Police do too much.

This arrangement, whereby people call the police whenever something is out of sorts, is dangerous for police and civilians:

Neighbors too loud? Call the police.

Dog loose? Call the police.

Girlfriend left — with your clothes? Call the police

Man walking in the highway talking to himself? Call the police.

Drug overdose? Call the police.

You get the idea.

This expectation of police being all things all the time — social worker, psychiatrist, animal-control agent, mediator, EMT and doctor — is bad for police and bad for people who need special services.

We don’t expect doctors to rescue loose dogs or animal control to give CPR. Why do we expect police to do both? And a lot more.

Police, police unions and police advocacy groups will tell you that police are always on edge — they never know when an encounter will turn deadly in an instant. So, let’s reduce the number of encounters between police and citizens.

I can think of two good places to start: Creating nonpolice mobile intervention teams and decriminalizing certain petty, regulatory-type offenses.

First, Minneapolis, Hennepin County and the state of Minnesota have a hodgepodge of resources. But they are decentralized and underresourced. Furthermore, police often respond anyway. Create an agency that responds to things like noise complaints or mental-health concerns or wellness checks that is not composed of police, but of professionals trained for just these matters. Loud party? A trained community service officer responds to remind the noisemakers of the ordinance and can mail a fine to the homeowner if the problem persists. Leaving police entirely out of this cycle would significantly reduce potentially fraught police-citizen interactions, and the money saved could fund the response units.

Will some situations spiral out of control? Probably. Those units need a well-defined escalation path with dedicated communications for rapid response. But we don’t need to start there.

Second, offenses such as faulty taillights or an object hanging from rearview mirror can still be penalized as petty misdemeanors with fine-only citations. Or treat them and scores of other “malum in se” behaviors as secondary, not primary, offenses, meaning the police can cite someone for a nonfunctioning license plate light only if he or she is stopped for a primary offense, such as speeding or running a stoplight.
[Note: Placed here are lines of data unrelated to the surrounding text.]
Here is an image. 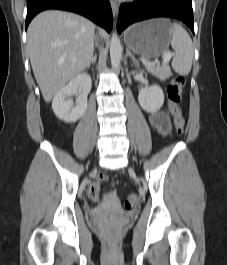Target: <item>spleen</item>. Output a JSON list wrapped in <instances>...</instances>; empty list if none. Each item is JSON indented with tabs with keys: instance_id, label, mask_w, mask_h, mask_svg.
<instances>
[{
	"instance_id": "3e777b00",
	"label": "spleen",
	"mask_w": 227,
	"mask_h": 265,
	"mask_svg": "<svg viewBox=\"0 0 227 265\" xmlns=\"http://www.w3.org/2000/svg\"><path fill=\"white\" fill-rule=\"evenodd\" d=\"M171 46L175 51L172 68L179 75H188L193 61L194 48L192 39L187 31L178 23H173Z\"/></svg>"
}]
</instances>
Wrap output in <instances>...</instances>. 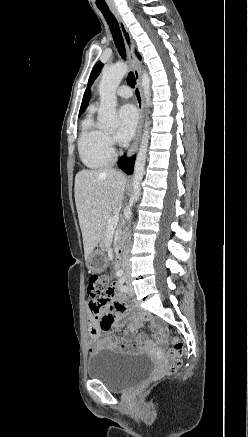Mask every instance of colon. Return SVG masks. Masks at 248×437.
<instances>
[{
	"label": "colon",
	"mask_w": 248,
	"mask_h": 437,
	"mask_svg": "<svg viewBox=\"0 0 248 437\" xmlns=\"http://www.w3.org/2000/svg\"><path fill=\"white\" fill-rule=\"evenodd\" d=\"M109 282L107 274L90 275L88 278V294L90 296L98 294L101 297V294L110 288ZM171 343L172 346L168 350L169 364L166 368V374H173L178 371L182 364L180 357L184 352V345L179 339L173 338Z\"/></svg>",
	"instance_id": "1"
}]
</instances>
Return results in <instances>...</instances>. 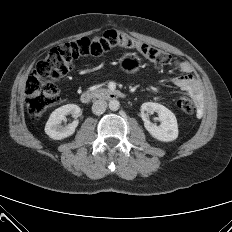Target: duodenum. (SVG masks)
Segmentation results:
<instances>
[{
  "label": "duodenum",
  "mask_w": 232,
  "mask_h": 232,
  "mask_svg": "<svg viewBox=\"0 0 232 232\" xmlns=\"http://www.w3.org/2000/svg\"><path fill=\"white\" fill-rule=\"evenodd\" d=\"M124 94L117 90H86L80 95V100L82 103L87 104L94 99L102 98L108 100H115L123 97Z\"/></svg>",
  "instance_id": "410a0bca"
}]
</instances>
Various communities have tried some of these ideas with varying degrees of success. Minneapolis should become a model for other communities of getting police out of the jack-of-all-trades business, letting some of their duties lapse (nonprimary automotive offenses) and assigning others to heroes who respond to a suicidal teenager with mental health resources, not guns, batons and body armor.

 

Barry S. Edwards is a criminal-defense lawyer based in Minneapolis.